5. Grief 3 behoeft gelet op het voorgaande geen verdere bespreking meer. Het bestreden vonnis zal worden vernietigd en opnieuw rechtdoende zal het hof de vorderingen van Wittebrug alsnog afwijzen. Bij deze uitkomst pas een kostenveroordeling ten laste van Wittebrug in beide instanties.

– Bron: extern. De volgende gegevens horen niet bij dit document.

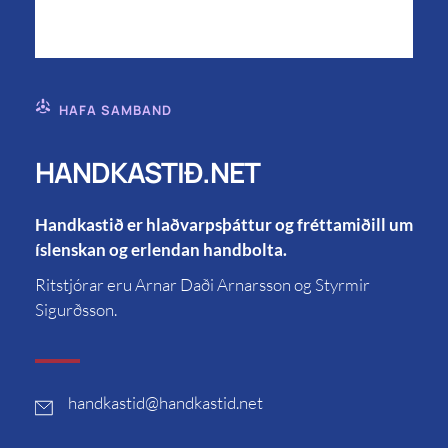
HAFA SAMBAND
HANDKASTIÐ.NET
Handkastið er hlaðvarpsþáttur og fréttamiðill um
íslenskan og erlendan handbolta.
Ritstjórar eru Arnar Daði Arnarsson og Styrmir
Sigurðsson.
handkastid
@handkastid.net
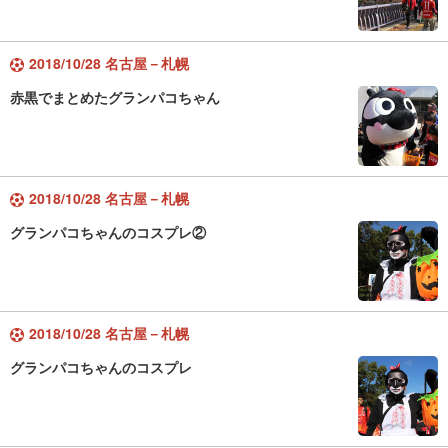
2018/10/28 名古屋－札幌
赤黒でまとめたグランパコちゃん
2018/10/28 名古屋－札幌
グランパコちゃんのコスプレ②
2018/10/28 名古屋－札幌
グランパコちゃんのコスプレ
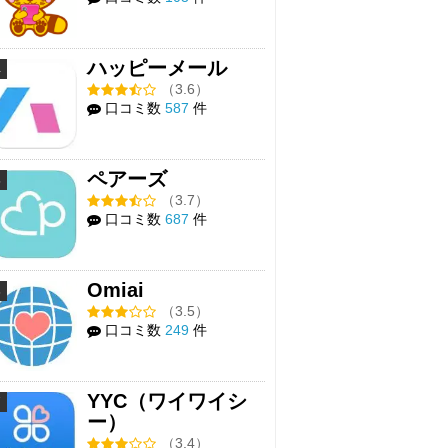
ハッピーメール
4
（3.6）
口コミ数
587
件
ペアーズ
5
（3.7）
口コミ数
687
件
Omiai
6
（3.5）
口コミ数
249
件
YYC（ワイワイシ
7
ー）
（3.4）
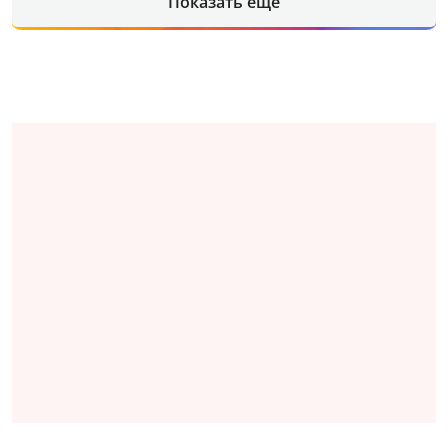
Показать еще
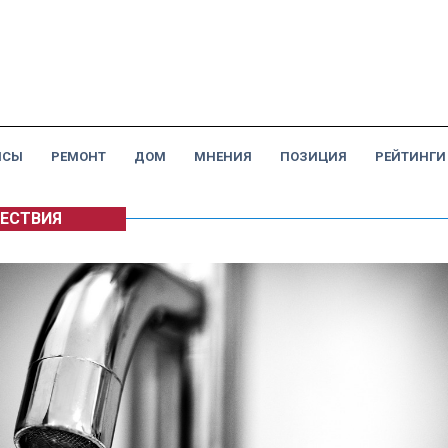
НСЫ
РЕМОНТ
ДОМ
МНЕНИЯ
ПОЗИЦИЯ
РЕЙТИНГИ
ЕСТВИЯ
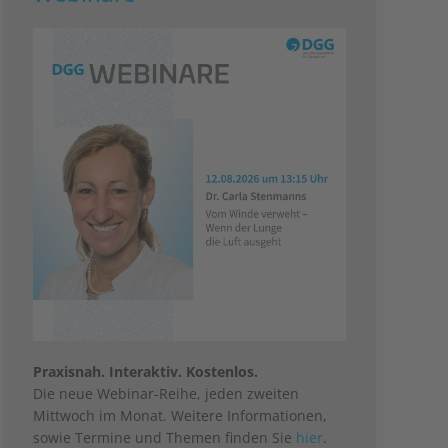
Praxisnah. Interaktiv. Kostenlos.
Die neue Webinar-Reihe, jeden zweiten
Mittwoch im Monat. Weitere Informationen,
sowie Termine und Themen finden Sie
hier
.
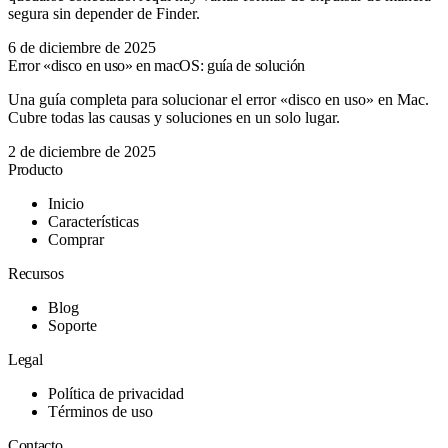
segura sin depender de Finder.
6 de diciembre de 2025
Error «disco en uso» en macOS: guía de solución
Una guía completa para solucionar el error «disco en uso» en Mac.
Cubre todas las causas y soluciones en un solo lugar.
2 de diciembre de 2025
Producto
Inicio
Características
Comprar
Recursos
Blog
Soporte
Legal
Política de privacidad
Términos de uso
Contacto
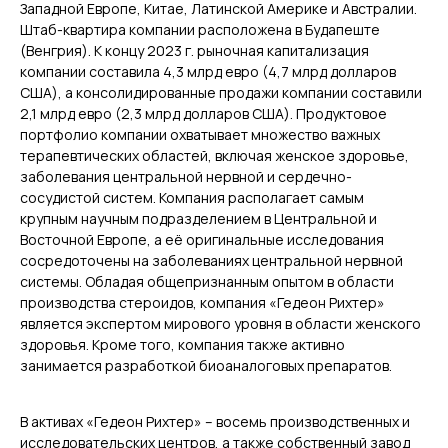
Западной Европе, Китае, Латинской Америке и Австралии.
Штаб-квартира компании расположена в Будапеште
(Венгрия). К концу 2023 г. рыночная капитализация
компании составила 4,3 млрд евро (4,7 млрд долларов
США), а консолидированные продажи компании составили
2,1 млрд евро (2,3 млрд долларов США). Продуктовое
портфолио компании охватывает множество важных
терапевтических областей, включая женское здоровье,
заболевания центральной нервной и сердечно-
сосудистой систем. Компания располагает самым
крупным научным подразделением в Центральной и
Восточной Европе, а её оригинальные исследования
сосредоточены на заболеваниях центральной нервной
системы. Обладая общепризнанным опытом в области
производства стероидов, компания «Гедеон Рихтер»
является экспертом мирового уровня в области женского
здоровья. Кроме того, компания также активно
занимается разработкой биоаналоговых препаратов.
В активах «Гедеон Рихтер» – восемь производственных и
исследовательских центров, а также собственный завод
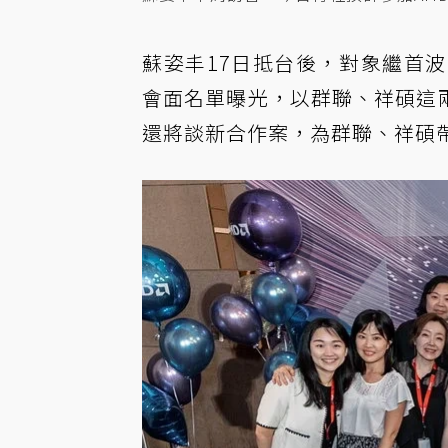
蘇姿丰17日抵台後，對象繼首
會面名單曝光，以群聯、祥碩這
還將談新合作案，為群聯、祥碩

- vernietigt het bestreden vonnis van 10 maart 2010;
- wijst de vorderingen van Wittebrug af;
- veroordeelt Wittebrug in de kosten van het geding in eerste aanleg, tot aan 10 maart 2010 in eerste aanleg aan de zijde van [appellant] begroot op € 600,- wegens salaris van de gemachtigde;
- veroordeelt Wittebrug tevens in de kosten van het geding in hoger beroep, tot op heden aan de zijde van [appellant] begroot op € 261,- aan verschotten en € 632,- aan salaris advocaat en veroordeelt Wittebrug dus om te voldoen
a. aan de griffier van het hof:
€ 195,25 voor in debet gesteld griffierecht;
€ 632,- voor salaris van de advocaat van [appellant],
totaal derhalve € 827,25, met bepaling dat de griffier van de rechtbank met dit bedrag zal dienen te handelen overeenkomstig het bepaalde in artikel 243 van het Wetboek van Burgerlijke Rechtsvordering;
€ 65,75 voor niet in debet gesteld griffierecht;
- bepaalt dat het aan de griffier van het hof verschuldigde bedrag bijgeschreven dient te zijn op bankrekeningnummer [rekeningnummer] ten name van Ministerie van Justitie Arrondissement Den Haag 537, zulks onder vermelding van de namen van partijen en het zaaknummer, en bepaalt dat dit bedrag uiterlijk twee weken na heden moet zijn voldaan.
Dit arrest is gewezen door mrs. M.A.F. Tan-de Sonnaville, G. Dulek-Schermers en E.M.
Dousma-Valk en is uitgesproken ter openbare terechtzitting van 17 mei 2011 in aanwezigheid van de griffier.